Je vous prie, mon cher maître en Apollon, d’envoyer à mon logis, vis-à-vis Saint-Gervais, votre petit antidote[2] contre le style impertinent dont nous sommes inondés. C’est une prescription contre la barbarie. J’attends ce Discours avec très-grande impatience : joignez-y la Vie du martyr[3] de Toulouse ; je ne la garderai qu’un jour, et on la reportera chez vous.

Je vous abandonne Marc-Antoine ; l’assassin de votre bon ami[4], que vous avez embelli en français, mérite bien votre indignation. Je ne vous avais envoyé cette scène[5] que pour vous faire connaître le goût du théâtre anglais, et point du tout pour vous faire aimer Antoine.

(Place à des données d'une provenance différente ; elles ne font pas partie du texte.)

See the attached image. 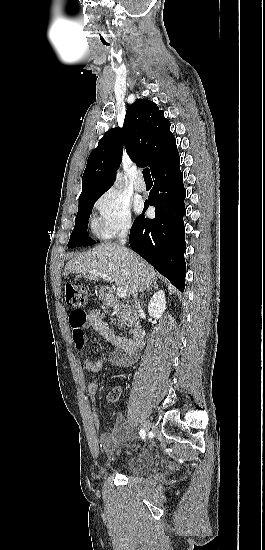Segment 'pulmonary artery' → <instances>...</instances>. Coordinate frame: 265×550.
Instances as JSON below:
<instances>
[{"instance_id": "obj_1", "label": "pulmonary artery", "mask_w": 265, "mask_h": 550, "mask_svg": "<svg viewBox=\"0 0 265 550\" xmlns=\"http://www.w3.org/2000/svg\"><path fill=\"white\" fill-rule=\"evenodd\" d=\"M139 178H141V175H139ZM135 189L136 191L138 192H143L145 191L146 189V185H145V182L141 179H139L136 184H135Z\"/></svg>"}]
</instances>
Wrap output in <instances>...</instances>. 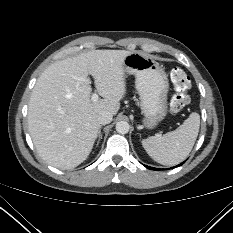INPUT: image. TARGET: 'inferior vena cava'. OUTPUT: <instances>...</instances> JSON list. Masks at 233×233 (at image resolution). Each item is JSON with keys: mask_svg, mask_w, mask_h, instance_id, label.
<instances>
[{"mask_svg": "<svg viewBox=\"0 0 233 233\" xmlns=\"http://www.w3.org/2000/svg\"><path fill=\"white\" fill-rule=\"evenodd\" d=\"M113 115L109 111H102L98 116V122L102 125L112 121Z\"/></svg>", "mask_w": 233, "mask_h": 233, "instance_id": "1", "label": "inferior vena cava"}]
</instances>
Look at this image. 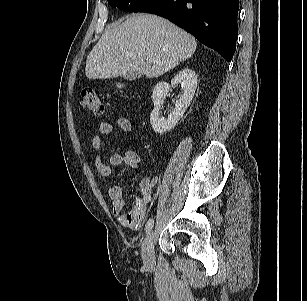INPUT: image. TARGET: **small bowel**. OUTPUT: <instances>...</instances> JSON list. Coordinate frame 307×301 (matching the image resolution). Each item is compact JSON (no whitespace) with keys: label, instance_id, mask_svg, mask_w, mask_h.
Segmentation results:
<instances>
[{"label":"small bowel","instance_id":"small-bowel-1","mask_svg":"<svg viewBox=\"0 0 307 301\" xmlns=\"http://www.w3.org/2000/svg\"><path fill=\"white\" fill-rule=\"evenodd\" d=\"M117 128L122 132L132 131V121L128 116H121L116 122ZM113 131V125L108 122H101L98 126V133L91 136V145L97 151L95 156V166L98 172L105 178L111 177L112 168L122 164L134 169L141 162L139 153L135 150H125L111 155L108 162H104L101 157L103 150L102 136H108ZM157 184V177L146 174L139 182L140 194L135 196L128 211L124 212L125 197L120 186L114 185L108 189V196L112 203L113 214L117 217L122 226L133 231L141 228L145 217L148 203L152 200V191Z\"/></svg>","mask_w":307,"mask_h":301}]
</instances>
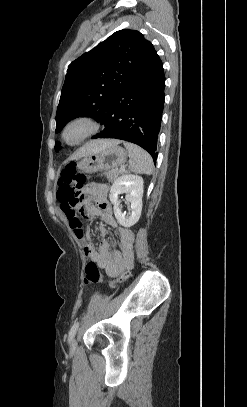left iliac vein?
Masks as SVG:
<instances>
[{"instance_id": "obj_1", "label": "left iliac vein", "mask_w": 247, "mask_h": 407, "mask_svg": "<svg viewBox=\"0 0 247 407\" xmlns=\"http://www.w3.org/2000/svg\"><path fill=\"white\" fill-rule=\"evenodd\" d=\"M76 346H77L76 340H75V339H72L71 345H70L71 349H75Z\"/></svg>"}]
</instances>
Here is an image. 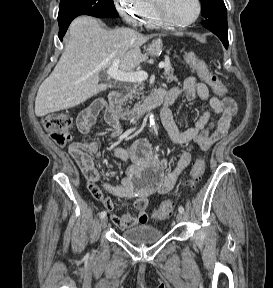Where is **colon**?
<instances>
[{"label":"colon","instance_id":"5ec220e1","mask_svg":"<svg viewBox=\"0 0 273 288\" xmlns=\"http://www.w3.org/2000/svg\"><path fill=\"white\" fill-rule=\"evenodd\" d=\"M184 57L187 63L216 94L225 95L227 93L226 86L222 84L216 75L209 71L206 64L193 52L186 51ZM42 124L56 145L63 147L71 141L70 130L72 127V118L69 115L65 113H52L44 117ZM205 169L206 160L204 158L197 159L187 180L189 188L193 189L196 187L198 182L203 178ZM173 211L174 203L171 200H165L154 211V217L158 220H165L172 215Z\"/></svg>","mask_w":273,"mask_h":288}]
</instances>
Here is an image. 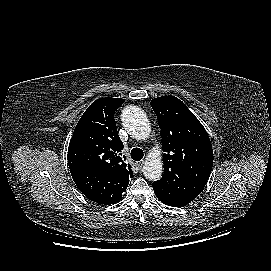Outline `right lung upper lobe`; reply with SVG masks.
Masks as SVG:
<instances>
[{
  "label": "right lung upper lobe",
  "mask_w": 271,
  "mask_h": 271,
  "mask_svg": "<svg viewBox=\"0 0 271 271\" xmlns=\"http://www.w3.org/2000/svg\"><path fill=\"white\" fill-rule=\"evenodd\" d=\"M124 103L120 98H99L86 109L80 118L68 147L70 169H92L121 177L129 183L133 172L121 152L114 113Z\"/></svg>",
  "instance_id": "right-lung-upper-lobe-1"
}]
</instances>
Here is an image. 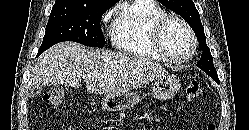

Avez-vous lu une lettre du Père Tournemine, qu’il a fait imprimer dans le Journal de Trévoux, au mois d’octobre[6] ? Il dispute bien mal contre M. Locke, et parle de Newton comme un aveugle des couleurs. Si des philosophes s’avisaient de lire cette brochure, ils seraient bien étonnés, et auraient bien mauvaise opinion des Français. En vérité nous sommes la crème fouettée de l’Europe. Il n’y a pas vingt Français qui entendent Newton. On dispute contre lui à tort et à travers, sans avoir lu ses démons-

  1. Michel Odieuvre, d’abord tailleur, et ensuite peintre et marchand de gravures, publiait alors une collection de portraits d′hommes célèbres. (Cl.)
  2. Discours prononcé le 25 août 1735, avant la distribution des prix, par l’abbé d’Olivet, directeur de l’Académie française.
  3. La Vie et les Sentiments de Lucilio Vanini (par D. Durand), 1717, in-12. Voyez tome XVII, page 470.
  4. D’Olivet avait déjà traduit plusieurs ouvrages de Cicéron.
  5. La scène viii. acte III, de la Mort de César.
  6. Pages 1913 à 1935 ; elle est intitulée Lettres sur l’immortalité de l’âme et les sources de l’incrédulité. Voltaire y répondit par la lettre qui porte le n° 530.